Show and compare performance of both methods. Remember that testing in a one-step ahead prediction does not use teacher forcing.

Assignment 4

DATASET (PRESIDENTIAL SPEECHES): http://www.thegrammarlab.com/?nor-portfolio=corpus-of-presidential-speeches-cops-and-a-clintontrump-corpus#

Pick up one of the available implementations of the Char-RNN (e.g. implement1, implement2, implement3, implement4, etc.) and train it on the presidential speech corpora. In particular, be sure to train 2 separate models, one on all the speeches from President Clinton and one on all the speeches from President Trump. Use the two models to generate new speeches and provide some samples of it at your choice. Should you want to perform any other analysis, you are free to do so.

Please note that the speech files contain XML tags: be sure to remove them before feeding the text to the Char-RNN (or you might consider leaving just the <APPLAUSE> and/or the <BOOING> tags to see if the network is smart enough to understand when the speech reaches a climax).

Assignment 5

DATASET (LERCIO HEADLINES) - Dataset collected by Michele Cafagna

As in Assignment 4, pick one of the CHAR-RNN implementations and train one model on the dataset which contains about 6500 headlines from the Lercio satirical newspage, scraped by Michele Cafagna, past student of the ISPR course. The dataset is contained in a CSV file, one line per headlines. Be aware that the dataset can be a bit noisy (some errors due to encoding conversions) so you might need some preprocessing in order to prepare it for the task. Also, I am afraid the dataset is in Italian only as this is the language of the newspage.
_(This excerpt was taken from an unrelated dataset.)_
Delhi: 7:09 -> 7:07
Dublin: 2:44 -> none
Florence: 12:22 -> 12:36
Try experimenting with different configurations of the CHAR-RNN, varying the number of layers. Since the dataset is quite small, keep the number of hidden neurons contained otherwise the net will overfit. Use the trained model (the best or the worst, your choice) to generate new headlines.

Assignment 6

DATASET (SARS-Cov-2 Inhibitors) - Dataset from ChemAI group

The dataset (direct download link) contains over 300K drug molecules in SMILES representation (i.e. a molecule is a string of parenthesised characters). The task is to train a predictor that receives in input a SMILE sequence and predicts whether the corresponding molecule is Active/Inactive for 2 SARS-Cov related proteins. The Active/inactive target is on the columns marked as “PUBCHEM_ACTIVITY_OUTCOME_*”. There are four target columns but you can use them in pairs, in particular:

PUBCHEM_ACTIVITY_OUTCOME_ASY0 and PUBCHEM_ACTIVITY_OUTCOME_ASY1 refer to the same protein, hence you can substitute the two values with a single value which is the OR between the 2 (considering active=1, inactive=0)
PUBCHEM_ACTIVITY_OUTCOME_ASY2 and PUBCHEM_ACTIVITY_OUTCOME_ASY3 refer to the same protein, so treat them as above.
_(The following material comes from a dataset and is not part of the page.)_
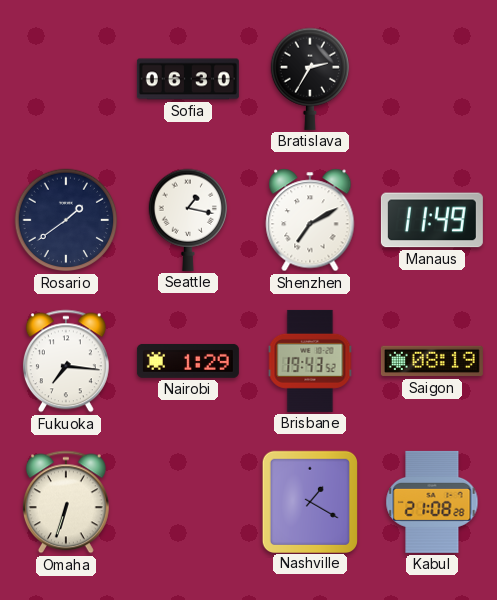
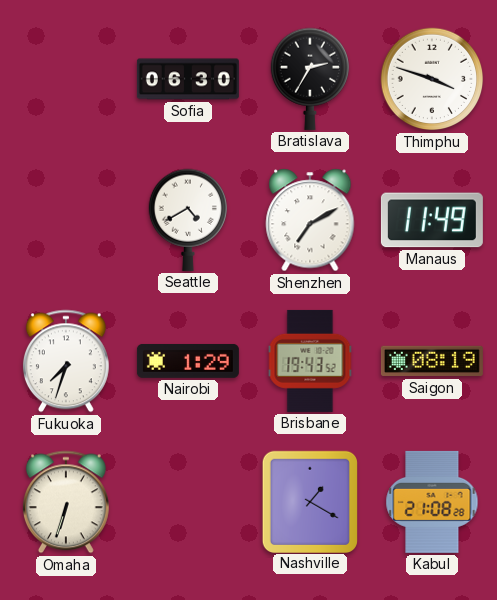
Thimphu: none -> 3:48
Rosario: 1:39 -> none
Seattle: 1:17 -> 4:40
Fukuoka: 7:16 -> 7:33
This will give you the possibility of creating two binary classification tasks, one for each protein.

There are many targets for which activity is not available (n/a), while the number of molecules being active on at least one of the proteins is low. Therefore I strongly suggest that you subsample the full dataset, by taking all molecules which are active plus a subset of molecules which are not active (using a number of samples which no more than 5 times that of active molecules). Discard those molecules which have only n/a targets.

Once you have created your dataset apply any reasonable neural network to learn the classifier (on one or both the tasks). For instance, you can consider, gated recurrent network, 1D convolutional neural networks (e.g. those introduced in the lecture to deal with DNA sequences), etc. Provide results in training, validation and test (up to you to decide splits and validation procedure).
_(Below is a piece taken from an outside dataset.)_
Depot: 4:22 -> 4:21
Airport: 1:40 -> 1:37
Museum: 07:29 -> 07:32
Since the predictive task deals with unbalanced binary classification, I strongly suggest using AUC as an evaluation metric. Also, feel free to experiment with any approach for strengthening unbalanced classification, e.g. Weighted cross entropy.

Please note that in order to feed the neural network with the SMILES strings in input, you will need to encode the SMILES characters (brackets included) with an appropriate numerical encoding.